O Estado de São Paulo, n. 45853, 03/05/2019. Política, p. A6

 

Moro evita isentar quem atira contra invasores

Breno Pires

03/05/2019

 

 

Para ministro, é ‘prematuro’ discutir perdão a produtores rurais, como quer Bolsonaro

Coletiva. O ministro da Justiça, Sérgio Moro, participou de entrevista para tratar de ações da Polícia Rodoviária Federal

Promessa de campanha reiterada nesta semana pelo presidente Jair Bolsonaro a representantes do agronegócio, a isenção da punição a produtores rurais que atirarem contra invasores de terra ainda precisa ser mais discutida pelo governo, de acordo com o ministro da Justiça e Segurança Pública, Sérgio Moro.
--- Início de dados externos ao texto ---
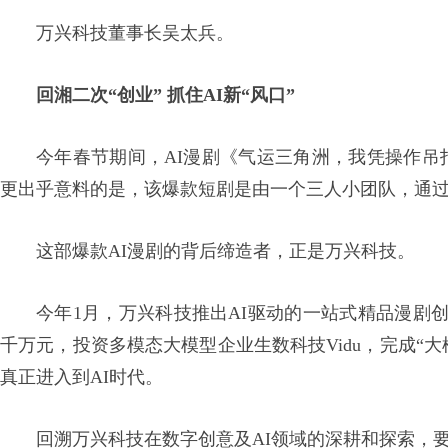
万兴科技董事长吴太兵。
回湘二次“创业” 抓住AI新“风口”
今年春节期间，AI漫剧《气运三角洲，我凭操作吊
更出乎意料的是，该爆款短剧是由一个三人小团队，通过
这部爆款AI漫剧的背后缔造者，正是万兴科技。
今年1月，万兴科技推出AI驱动的一站式精品漫剧
千万元，投资多模态大模型企业生数科技Vidu，完成“大
真正进入到AI时代。
回溯万兴科技在数字创意及AI领域的深耕和探索，要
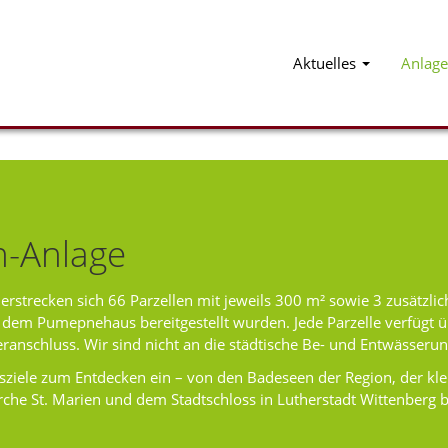
Aktuelles
Anlage
n-Anlage
rstrecken sich 66 Parzellen mit jeweils 300 m² sowie 3 zusätzlich
em Pumepnehaus bereitgestellt wurden. Jede Parzelle verfügt ü
anschluss. Wir sind nicht an die städtische Be- und Entwässeru
ziele zum Entdecken ein – von den Badeseen der Region, der klei
che St. Marien und dem Stadtschloss in Lutherstadt Wittenberg 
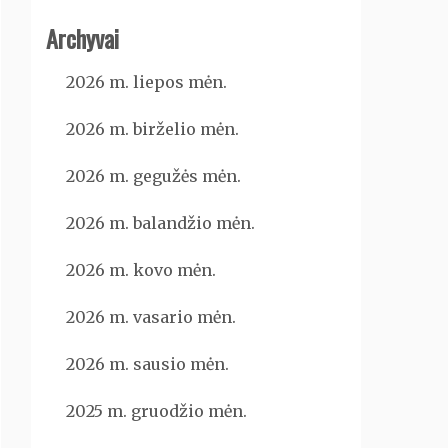
Archyvai
2026 m. liepos mėn.
2026 m. birželio mėn.
2026 m. gegužės mėn.
2026 m. balandžio mėn.
2026 m. kovo mėn.
2026 m. vasario mėn.
2026 m. sausio mėn.
2025 m. gruodžio mėn.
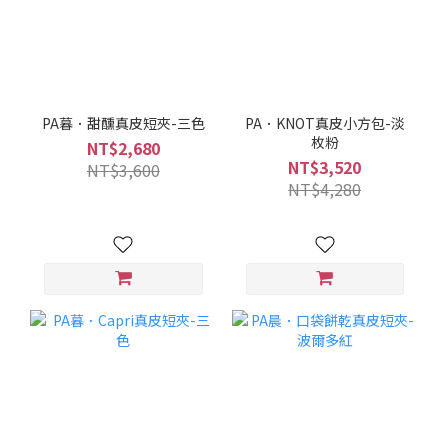
PA暮．甜醺真皮短夾-三色
PA．KNOT真皮小方包-淡
枚粉
NT$2,680
NT$3,520
NT$3,600
NT$4,280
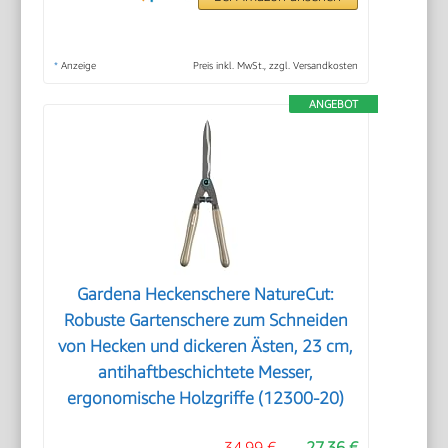
*
Anzeige
Preis inkl. MwSt., zzgl. Versandkosten
ANGEBOT
Gardena Heckenschere NatureCut:
Robuste Gartenschere zum Schneiden
von Hecken und dickeren Ästen, 23 cm,
antihaftbeschichtete Messer,
ergonomische Holzgriffe (12300-20)
34,99 €
27,36 €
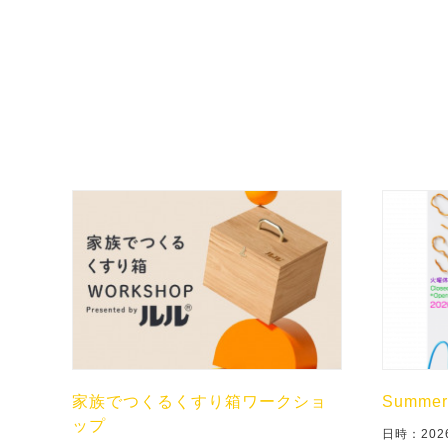
家族でつくるくすり箱ワークショ
Summer 
ップ
日時：202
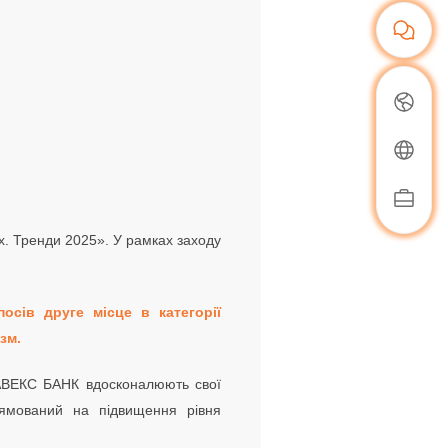
ях. Тренди 2025». У рамках заходу
сів друге місце в категорії
зм.
ПРАВЕКС БАНК вдосконалюють свої
рямований на підвищення рівня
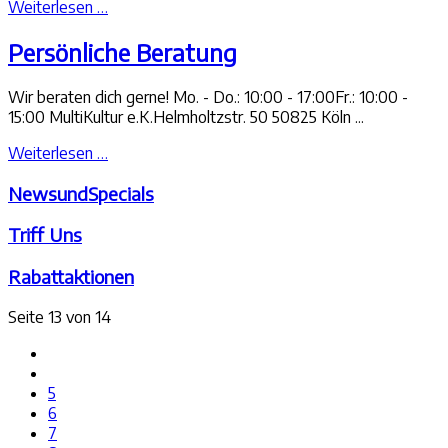
Weiterlesen …
Persönliche Beratung
Wir beraten dich gerne! Mo. - Do.: 10:00 - 17:00Fr.: 10:00 -
15:00 MultiKultur e.K.Helmholtzstr. 50 50825 Köln ...
Weiterlesen …
NewsundSpecials
Triff Uns
Rabattaktionen
Seite 13 von 14
5
6
7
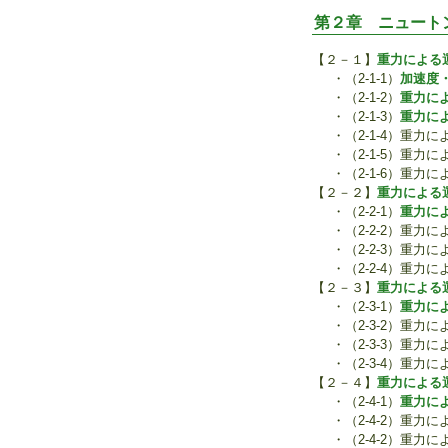
第２章 ニュート
【２－１】
重力による
・（2-1-1）
加速度
・（2-1-2）
重力に
・（2-1-3）
重力に
・（2-1-4）重力
・（2-1-5）重
・（2-1-6）重
【２－２】
重力による
・（2-2-1）
重力に
・（2-2-2）重力
・（2-2-3）重力
・（2-2-4）重
【２－３】
重力による
・（2-3-1）
重力に
・（2-3-2）重力
・（2-3-3）重力
・（2-3-4）重
【２－４】
重力による
・（2-4-1）
重力に
・（2-4-2）重力
・（2-4-2）重力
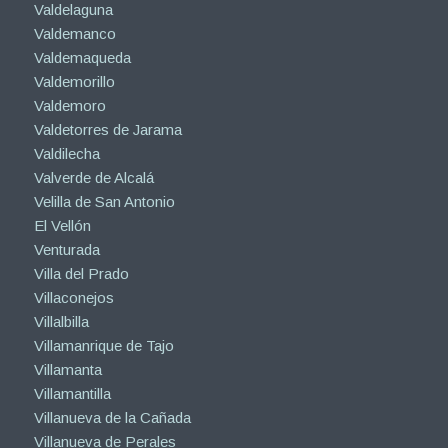
Valdelaguna
Valdemanco
Valdemaqueda
Valdemorillo
Valdemoro
Valdetorres de Jarama
Valdilecha
Valverde de Alcalá
Velilla de San Antonio
El Vellón
Venturada
Villa del Prado
Villaconejos
Villalbilla
Villamanrique de Tajo
Villamanta
Villamantilla
Villanueva de la Cañada
Villanueva de Perales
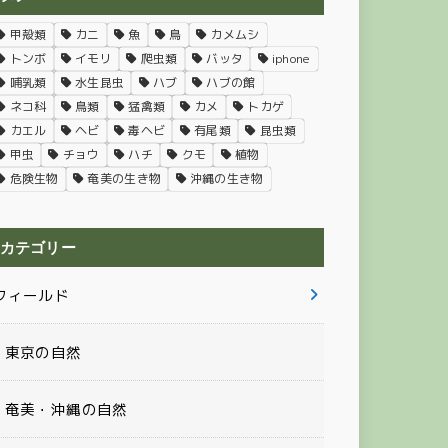
甲殻類
カニ
魚
鳥
カメムシ
トンボ
イモリ
爬虫類
バッタ
iphone
哺乳類
水生昆虫
ハブ
ハブの館
ネコ科
鳥類
猛禽類
カメ
トカゲ
カエル
ヘビ
毒ヘビ
有尾類
昆虫類
甲虫
チョウ
ハチ
クモ
植物
危険生物
奄美の生き物
沖縄の生き物
カテゴリー
フィールド
東京の自然
奄美・沖縄の自然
A questão é o mais recente ponto de descompasso entre presidente e ministro.

“É prematuro discutir essas questões sem que nós tenhamos ela ainda como uma política pública absolutamente delimitada”, disse Moro, sem esconder o desconforto com o assunto. “Existem políticas públicas que são formuladas dentro do governo, com interação das diversas pastas envolvidas, do Ministério da Justiça e Segurança Pública quando há essa pertinência temática, e essas políticas públicas são gestionadas, discutidas, há idas e vindas, avanços e recuos”, afirmou.

O comentário de Moro, que não quis se aprofundar no tema, foi feito durante uma entrevista coletiva à imprensa marcada para tratar de ações da Polícia Rodoviária Federal (PRF). O ministro não informou, por exemplo, se o presidente já pediu um parecer jurídico ou a própria elaboração da proposta de um projeto de lei.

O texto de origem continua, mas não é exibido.